I was twenty when the Berlin Wall fell.
I was in the middle of a brief flirtation with anarchism at the time, brought on by my first reading of Chomsky. Like many young leftists, I found it liberating. “Actually existing” communism had produced societies that were nightmares of stultification; the Warsaw Pact countries had no trace of romance or revolution to leaven the image of dull gray lives led by dull gray people, made that way by a dull gray system.
At the time, we were mystified by the anger and despair of the older generation; to us, it betokened a kind of totemic identification with societies and systems because of past connections and reflexive verbal associations with terms like “socialism” and “collective.”
Surely, these countries had no more to do with “real” socialism than Stalin did with “real” Bolshevism — or the Holocaust and the Inquisition with “real” Christianity? The dethroning of Erich Honecker or Todor Zhivkov didn’t change the inherent evils of capitalism and imperialism or the importance of a real alternative.
No sooner were such thoughts formulated, of course, than they were drowned in a welter of Western triumphalism. In some ways, perhaps the older generation was wiser; they saw that, rather than a blow for human freedom, the fall of communism would be a loss for one side and a victory for the other.
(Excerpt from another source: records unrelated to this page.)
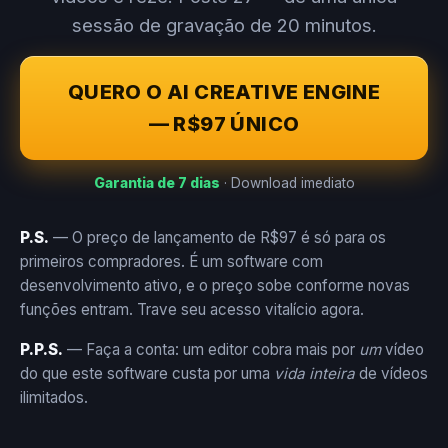
sessão de gravação de 20 minutos.
QUERO O AI CREATIVE ENGINE
— R$97 ÚNICO
Garantia de 7 dias
· Download imediato
P.S.
— O preço de lançamento de R$97 é só para os
primeiros compradores. É um software com
desenvolvimento ativo, e o preço sobe conforme novas
funções entram. Trave seu acesso vitalício agora.
P.P.S.
— Faça a conta: um editor cobra mais por
um
vídeo
do que este software custa por uma
vida inteira
de vídeos
ilimitados.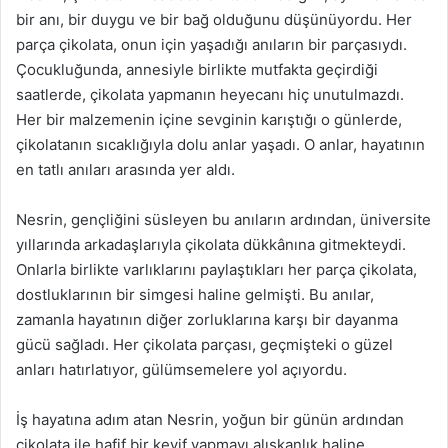
bir anı, bir duygu ve bir bağ olduğunu düşünüyordu. Her
parça çikolata, onun için yaşadığı anıların bir parçasıydı.
Çocukluğunda, annesiyle birlikte mutfakta geçirdiği
saatlerde, çikolata yapmanın heyecanı hiç unutulmazdı.
Her bir malzemenin içine sevginin karıştığı o günlerde,
çikolatanın sıcaklığıyla dolu anlar yaşadı. O anlar, hayatının
en tatlı anıları arasında yer aldı.
Nesrin, gençliğini süsleyen bu anıların ardından, üniversite
yıllarında arkadaşlarıyla çikolata dükkânına gitmekteydi.
Onlarla birlikte varlıklarını paylaştıkları her parça çikolata,
dostluklarının bir simgesi haline gelmişti. Bu anılar,
zamanla hayatının diğer zorluklarına karşı bir dayanma
gücü sağladı. Her çikolata parçası, geçmişteki o güzel
anları hatırlatıyor, gülümsemelere yol açıyordu.
İş hayatına adım atan Nesrin, yoğun bir günün ardından
çikolata ile hafif bir keyif yapmayı alışkanlık haline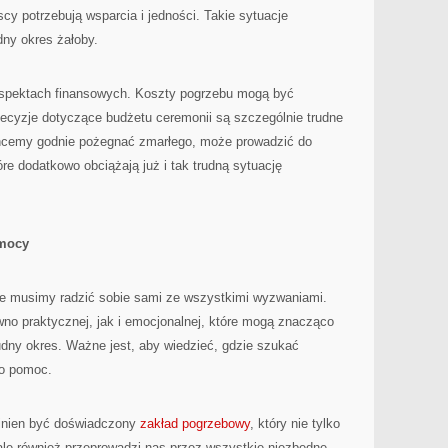
y potrzebują wsparcia i jedności. Takie sytuacje
dny okres żałoby.
spektach finansowych. Koszty pogrzebu mogą być
cyzje dotyczące budżetu ceremonii są szczególnie trudne
hcemy godnie pożegnać zmarłego, może prowadzić do
re dodatkowo obciążają już i tak trudną sytuację
omocy
nie musimy radzić sobie sami ze wszystkimi wyzwaniami.
ówno praktycznej, jak i emocjonalnej, które mogą znacząco
rudny okres. Ważne jest, aby wiedzieć, gdzie szukać
 o pomoc.
inien być doświadczony
zakład pogrzebowy
, który nie tylko
 ale również przeprowadzi nas przez wszystkie niezbędne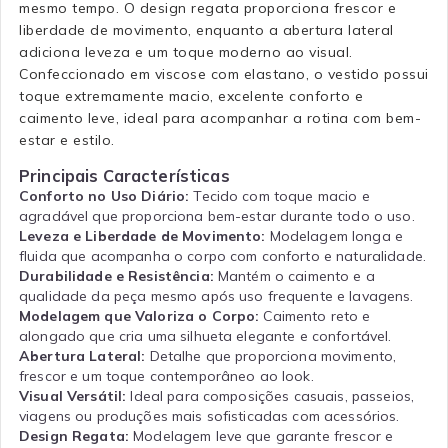
mesmo tempo. O design regata proporciona frescor e
liberdade de movimento, enquanto a abertura lateral
adiciona leveza e um toque moderno ao visual.
Confeccionado em viscose com elastano, o vestido possui
toque extremamente macio, excelente conforto e
caimento leve, ideal para acompanhar a rotina com bem-
estar e estilo.
Principais Características
Conforto no Uso Diário:
Tecido com toque macio e
agradável que proporciona bem-estar durante todo o uso.
Leveza e Liberdade de Movimento:
Modelagem longa e
fluida que acompanha o corpo com conforto e naturalidade.
Durabilidade e Resistência:
Mantém o caimento e a
qualidade da peça mesmo após uso frequente e lavagens.
Modelagem que Valoriza o Corpo:
Caimento reto e
alongado que cria uma silhueta elegante e confortável.
Abertura Lateral:
Detalhe que proporciona movimento,
frescor e um toque contemporâneo ao look.
Visual Versátil:
Ideal para composições casuais, passeios,
viagens ou produções mais sofisticadas com acessórios.
Design Regata:
Modelagem leve que garante frescor e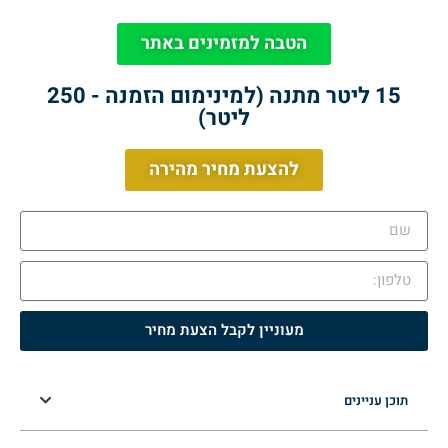
הטבה למזמינים באתר
15 ליטר מתנה (למינימום הזמנה - 250
ליטר)
להצעת מחיר מהירה
מעוניין לקבל הצעת מחיר
תוכן עניינים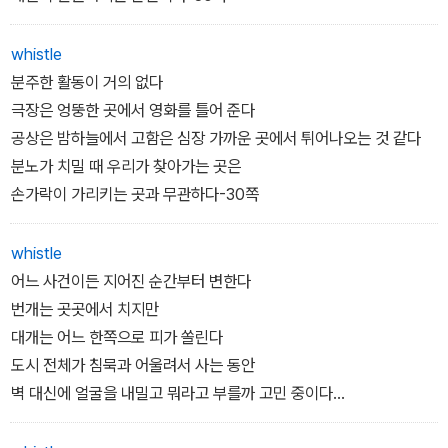
whistle
분주한 활동이 거의 없다
극장은 엉뚱한 곳에서 영화를 틀어 준다
공상은 밤하늘에서 고함은 심장 가까운 곳에서 튀어나오는 것 같다
분노가 치밀 때 우리가 찾아가는 곳은
손가락이 가리키는 곳과 무관하다-30쪽
whistle
어느 사건이든 지어진 순간부터 변한다
번개는 곳곳에서 치지만
대개는 어느 한쪽으로 피가 쏠린다
도시 전체가 침묵과 어울려서 사는 동안
벽 대신에 얼굴을 내밀고 뭐라고 부를까 고민 중이다
무언가를 끄적거리는 동안-31쪽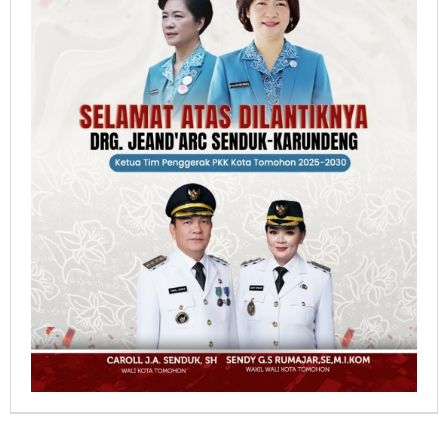
Berita Pilihan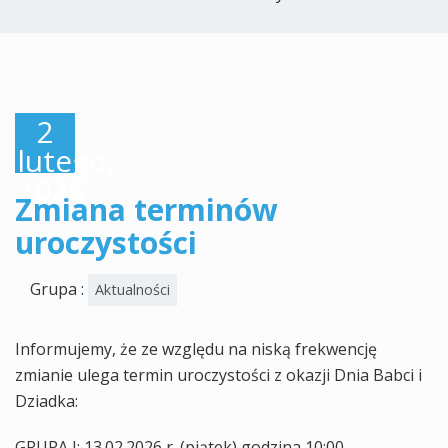
2
lutego,
2026
Zmiana terminów
uroczystości
Grupa :
Aktualności
Informujemy, że ze względu na niską frekwencję
zmianie ulega termin uroczystości z okazji Dnia Babci i
Dziadka:
GRUPA I: 13.02.2026 r. (piątek) godzina 10:00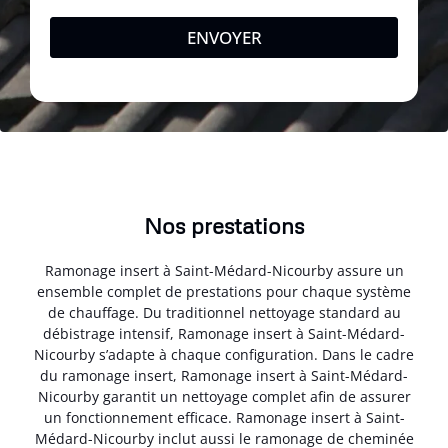
ENVOYER
Nos prestations
Ramonage insert à Saint-Médard-Nicourby assure un
ensemble complet de prestations pour chaque système
de chauffage. Du traditionnel nettoyage standard au
débistrage intensif, Ramonage insert à Saint-Médard-
Nicourby s’adapte à chaque configuration. Dans le cadre
du ramonage insert, Ramonage insert à Saint-Médard-
Nicourby garantit un nettoyage complet afin de assurer
un fonctionnement efficace. Ramonage insert à Saint-
Médard-Nicourby inclut aussi le ramonage de cheminée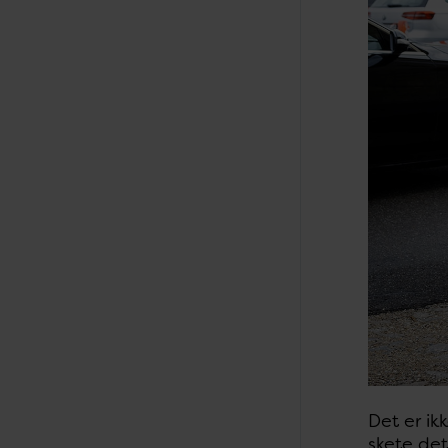
Det er ik
skete det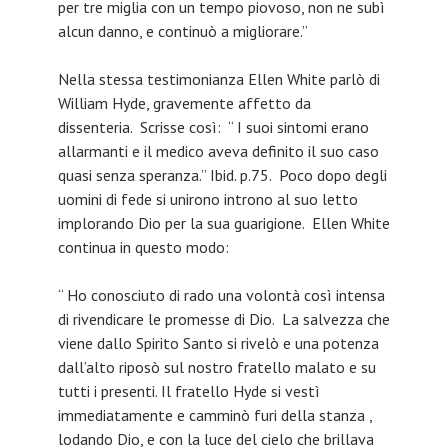
per tre miglia con un tempo piovoso, non ne subì
alcun danno, e continuò a migliorare.”
Nella stessa testimonianza Ellen White parlò di
William Hyde, gravemente affetto da
dissenteria. Scrisse così: “ I suoi sintomi erano
allarmanti e il medico aveva definito il suo caso
quasi senza speranza.” Ibid. p.75. Poco dopo degli
uomini di fede si unirono introno al suo letto
implorando Dio per la sua guarigione. Ellen White
continua in questo modo:
“ Ho conosciuto di rado una volontà così intensa
di rivendicare le promesse di Dio. La salvezza che
viene dallo Spirito Santo si rivelò e una potenza
dall’alto riposò sul nostro fratello malato e su
tutti i presenti. Il fratello Hyde si vestì
immediatamente e camminò furi della stanza ,
lodando Dio, e con la luce del cielo che brillava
Many of them even realized that the dissociation of “actual” socialism from “real” socialism — that Platonic ideal form — was a little too facile.
We have now lived through twenty years — my entire adult life — of a world with, as Margaret Thatcher correctly pointed out, no alternatives. We have seen the results. The monstrous tragedies of communism that billions lived through became for the United States nothing more than retrospective justification for its own crimes and follies and cheap fodder for a new global offensive, this one unchecked by the existence of another pole, ideological, political, or military.
Perhaps we have gained enough distance to evaluate the brief interlude that was the history of communism. It is true we still have China, Cuba, Vietnam, and North Korea with us, and a lot of noise from Hugo Chavez, but the term of communism as a living idea in the world began in 1871 with the Paris Commune and ended in 1991 with the dissolution of the Soviet Union.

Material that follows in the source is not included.